====== RAW DATA ======

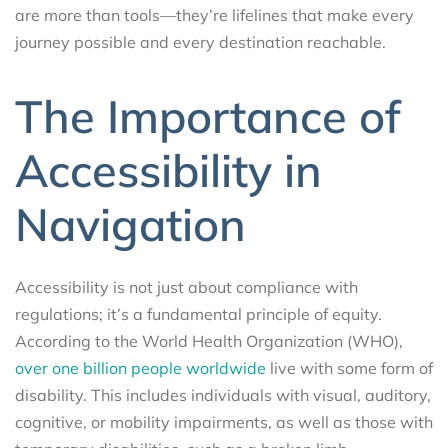
are more than tools—they’re lifelines that make every
journey possible and every destination reachable.
The Importance of
Accessibility in
Navigation
Accessibility is not just about compliance with
regulations; it’s a fundamental principle of equity.
According to the World Health Organization (WHO),
over one billion people worldwide
live with some form of
disability. This includes individuals with visual, auditory,
cognitive, or mobility impairments, as well as those with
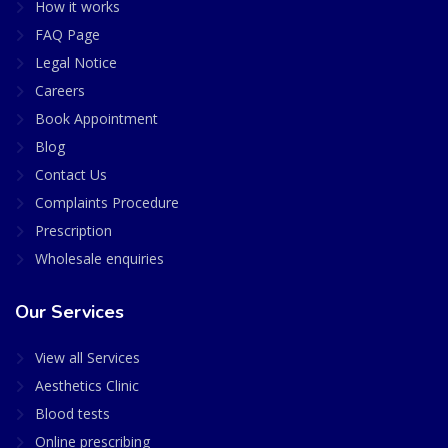
How it works
FAQ Page
Legal Notice
Careers
Book Appointment
Blog
Contact Us
Complaints Procedure
Prescription
Wholesale enquiries
Our Services
View all Services
Aesthetics Clinic
Blood tests
Online prescribing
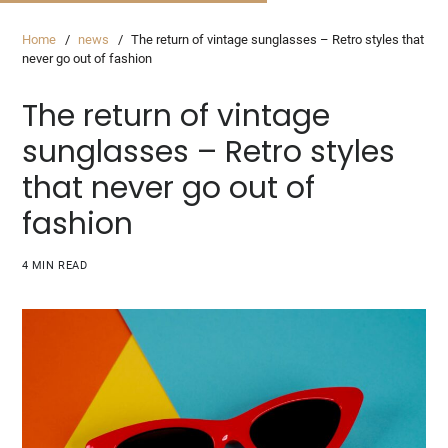
Home
news
The return of vintage sunglasses – Retro styles that
never go out of fashion
The return of vintage
sunglasses – Retro styles
that never go out of
fashion
4 MIN READ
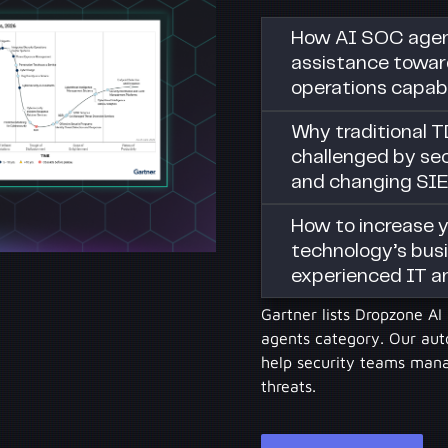
How AI SOC agent
assistance towar
operations capabi
Why traditional T
challenged by sec
and changing SI
How to increase y
technology’s busi
experienced IT a
Gartner lists Dropzone A
agents category. Our au
help security teams manag
threats.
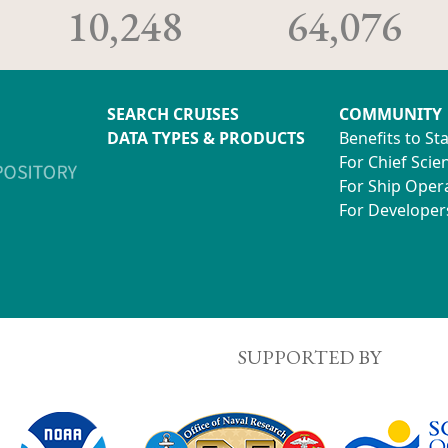
10,248
64,076
SEARCH CRUISES
COMMUNITY
DATA TYPES & PRODUCTS
Benefits to St
For Chief Scien
For Ship Oper
For Developer
SUPPORTED BY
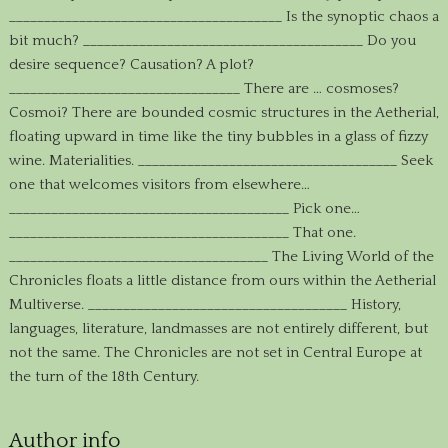
_______________________________________ Is the synoptic chaos a
bit much? ________________________________________ Do you
desire sequence? Causation? A plot?
_________________________________ There are … cosmoses?
Cosmoi? There are bounded cosmic structures in the Aetherial,
floating upward in time like the tiny bubbles in a glass of fizzy
wine. Materialities. _____________________________________ Seek
one that welcomes visitors from elsewhere…
________________________________________ Pick one…
________________________________________ That one.
_____________________________________ The Living World of the
Chronicles floats a little distance from ours within the Aetherial
Multiverse. _____________________________________ History,
languages, literature, landmasses are not entirely different, but
not the same. The Chronicles are not set in Central Europe at
the turn of the 18th Century.
Author info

======

TO DO
Please give back all the records above word for word, with no pictures included.

SOLUTION FOR THIS TASK
are more than tools—they’re lifelines that make every
journey possible and every destination reachable.
The Importance of
Accessibility in
Navigation
Accessibility is not just about compliance with
regulations; it’s a fundamental principle of equity.
According to the World Health Organization (WHO),
over one billion people worldwide
live with some form of
disability. This includes individuals with visual, auditory,
cognitive, or mobility impairments, as well as those with
How it works
FAQ Page
Legal Notice
Careers
Book Appointment
Blog
Contact Us
Complaints Procedure
Prescription
Wholesale enquiries
Our Services
View all Services
Aesthetics Clinic
Blood tests
Online prescribing
Home
news
The return of vintage sunglasses – Retro styles that
never go out of fashion
The return of vintage
sunglasses – Retro styles
that never go out of
fashion
4 MIN READ
How AI SOC agent
assistance towar
operations capabi
Why traditional T
challenged by sec
and changing SI
How to increase y
technology’s busi
experienced IT a
Gartner lists Dropzone A
agents category. Our au
help security teams manag
threats.
10,248
64,076
SEARCH CRUISES
COMMUNITY
DATA TYPES & PRODUCTS
Benefits to St
For Chief Scien
For Ship Oper
For Developer
SUPPORTED BY
_______________________________________ Is the synoptic chaos a
bit much? ________________________________________ Do you
desire sequence? Causation? A plot?
_________________________________ There are … cosmoses?
Cosmoi? There are bounded cosmic structures in the Aetherial,
floating upward in time like the tiny bubbles in a glass of fizzy
wine. Materialities. _____________________________________ Seek
one that welcomes visitors from elsewhere…
________________________________________ Pick one…
________________________________________ That one.
_____________________________________ The Living World of the
Chronicles floats a little distance from ours within the Aetherial
Multiverse. _____________________________________ History,
languages, literature, landmasses are not entirely different, but
not the same. The Chronicles are not set in Central Europe at
the turn of the 18th Century.
Author info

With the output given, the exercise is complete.